* **TASK BRIEF**
The required answer is a copy of each line in the entries below that includes "新建色料组".

* **INPUT RECORDS**
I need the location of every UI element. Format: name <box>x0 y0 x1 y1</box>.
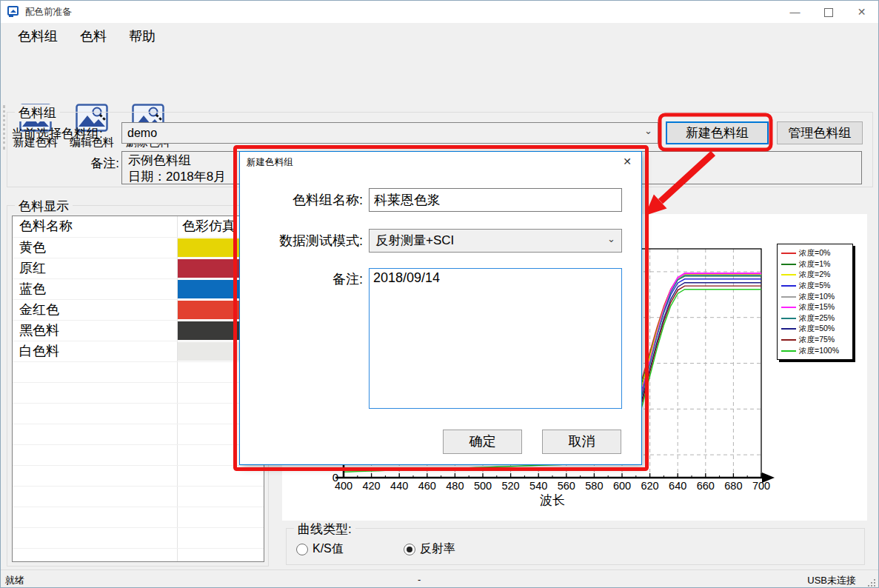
cancel-button[interactable]: 取消 <box>542 430 621 454</box>
legend-label: 浓度=0% <box>799 248 830 258</box>
legend-item: 浓度=50% <box>781 324 849 335</box>
manage-colorant-set-button[interactable]: 管理色料组 <box>777 121 863 144</box>
svg-text:0: 0 <box>332 471 338 484</box>
legend-line-swatch <box>781 253 796 254</box>
legend-line-swatch <box>781 264 796 265</box>
legend-label: 浓度=25% <box>799 313 835 324</box>
legend-line-swatch <box>781 318 796 319</box>
dialog-close-icon[interactable]: ✕ <box>620 156 635 167</box>
legend-item: 浓度=75% <box>781 335 849 346</box>
empty-swatch-cell <box>177 507 264 527</box>
svg-text:500: 500 <box>474 480 492 492</box>
svg-text:560: 560 <box>558 480 575 492</box>
table-row[interactable]: 蓝色 <box>13 279 264 300</box>
remark-label: 备注: <box>45 155 119 172</box>
svg-text:680: 680 <box>724 480 742 492</box>
radio-label: 反射率 <box>420 541 455 557</box>
dialog-remark-textarea[interactable]: 2018/09/14 <box>369 268 622 409</box>
pigment-name-cell: 蓝色 <box>13 279 177 299</box>
dropdown-value: 反射测量+SCI <box>375 233 454 247</box>
dialog-title: 新建色料组 <box>247 156 293 169</box>
name-field-label: 色料组名称: <box>247 191 363 209</box>
set-name-input[interactable] <box>369 188 622 212</box>
table-row[interactable]: 黑色料 <box>13 321 264 341</box>
legend-label: 浓度=15% <box>799 302 835 313</box>
svg-text:640: 640 <box>669 480 686 492</box>
legend-item: 浓度=100% <box>781 345 849 356</box>
app-window: 配色前准备 — ✕ 色料组色料帮助 新建色料编辑色料删除色料 色料组 当前选择色… <box>0 0 879 588</box>
chart-legend: 浓度=0%浓度=1%浓度=2%浓度=5%浓度=10%浓度=15%浓度=25%浓度… <box>777 244 853 360</box>
radio-option-ks[interactable]: K/S值 <box>296 541 344 557</box>
legend-label: 浓度=100% <box>799 346 839 356</box>
group-title: 色料组 <box>15 104 60 121</box>
table-row-empty <box>13 362 264 383</box>
maximize-button[interactable] <box>812 1 845 23</box>
toolbar: 新建色料编辑色料删除色料 <box>1 50 878 108</box>
empty-name-cell <box>13 507 177 527</box>
svg-text:660: 660 <box>697 480 715 492</box>
table-row[interactable]: 白色料 <box>13 341 264 362</box>
svg-text:440: 440 <box>390 480 408 492</box>
legend-label: 浓度=10% <box>799 292 835 302</box>
pigment-name-cell: 黑色料 <box>13 321 177 341</box>
new-colorant-set-button[interactable]: 新建色料组 <box>666 121 769 144</box>
group-title: 曲线类型: <box>294 521 355 538</box>
empty-name-cell <box>13 487 177 507</box>
empty-swatch-cell <box>177 487 264 507</box>
mode-field-label: 数据测试模式: <box>247 232 363 250</box>
empty-name-cell <box>13 404 177 424</box>
legend-label: 浓度=75% <box>799 335 835 345</box>
table-row[interactable]: 黄色 <box>13 238 264 258</box>
table-row-empty <box>13 404 264 424</box>
svg-text:580: 580 <box>585 480 603 492</box>
legend-line-swatch <box>781 285 796 287</box>
legend-item: 浓度=5% <box>781 281 849 292</box>
chevron-down-icon: ⌄ <box>607 228 615 250</box>
colorant-set-combobox[interactable]: demo ⌄ <box>121 122 658 144</box>
remark-field-label: 备注: <box>247 270 363 288</box>
pigment-display-group: 色料显示 色料名称 色彩仿真 黄色原红蓝色金红色黑色料白色料 <box>7 205 269 567</box>
status-ready: 就绪 <box>5 574 24 587</box>
legend-item: 浓度=2% <box>781 270 849 281</box>
close-button[interactable]: ✕ <box>845 1 878 23</box>
table-row-empty <box>13 383 264 404</box>
svg-text:540: 540 <box>529 480 547 492</box>
menu-item-2[interactable]: 色料 <box>80 23 107 50</box>
table-row-empty <box>13 466 264 487</box>
table-row-empty <box>13 487 264 507</box>
legend-line-swatch <box>781 328 796 330</box>
minimize-button[interactable]: — <box>778 1 812 23</box>
empty-name-cell <box>13 549 177 562</box>
svg-text:700: 700 <box>752 480 770 492</box>
test-mode-dropdown[interactable]: 反射测量+SCI ⌄ <box>369 229 622 253</box>
legend-label: 浓度=1% <box>799 259 830 270</box>
maximize-icon <box>824 8 833 17</box>
table-row-empty <box>13 424 264 445</box>
new-colorant-set-dialog: 新建色料组 ✕ 色料组名称: 数据测试模式: 反射测量+SCI ⌄ 备注: 20… <box>239 151 642 465</box>
window-title: 配色前准备 <box>25 6 72 19</box>
resize-grip[interactable] <box>867 578 876 587</box>
radio-icon[interactable] <box>404 544 415 555</box>
menu-bar: 色料组色料帮助 <box>1 23 878 50</box>
legend-line-swatch <box>781 296 796 298</box>
svg-text:620: 620 <box>641 480 658 492</box>
menu-item-1[interactable]: 色料组 <box>18 23 58 50</box>
menu-item-3[interactable]: 帮助 <box>129 23 156 50</box>
table-row[interactable]: 原红 <box>13 258 264 279</box>
empty-swatch-cell <box>177 466 264 486</box>
pigment-name-cell: 黄色 <box>13 238 177 258</box>
chevron-down-icon: ⌄ <box>644 121 652 141</box>
table-row[interactable]: 金红色 <box>13 300 264 321</box>
legend-item: 浓度=0% <box>781 248 849 259</box>
legend-line-swatch <box>781 339 796 341</box>
pigment-table[interactable]: 色料名称 色彩仿真 黄色原红蓝色金红色黑色料白色料 <box>12 216 264 562</box>
pigment-name-cell: 金红色 <box>13 300 177 320</box>
status-center: - <box>418 574 421 585</box>
ok-button[interactable]: 确定 <box>443 430 522 454</box>
svg-text:480: 480 <box>446 480 464 492</box>
combobox-value: demo <box>127 127 157 139</box>
radio-icon[interactable] <box>296 544 308 555</box>
empty-swatch-cell <box>177 528 264 548</box>
group-title: 色料显示 <box>15 198 73 215</box>
radio-option-reflectance[interactable]: 反射率 <box>404 541 455 557</box>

* **ANSWER SECTION**
dialog-title: 新建色料组 <box>247 156 293 169</box>
new-colorant-set-button[interactable]: 新建色料组 <box>666 121 769 144</box>
new-colorant-set-dialog: 新建色料组 ✕ 色料组名称: 数据测试模式: 反射测量+SCI ⌄ 备注: 20… <box>239 151 642 465</box>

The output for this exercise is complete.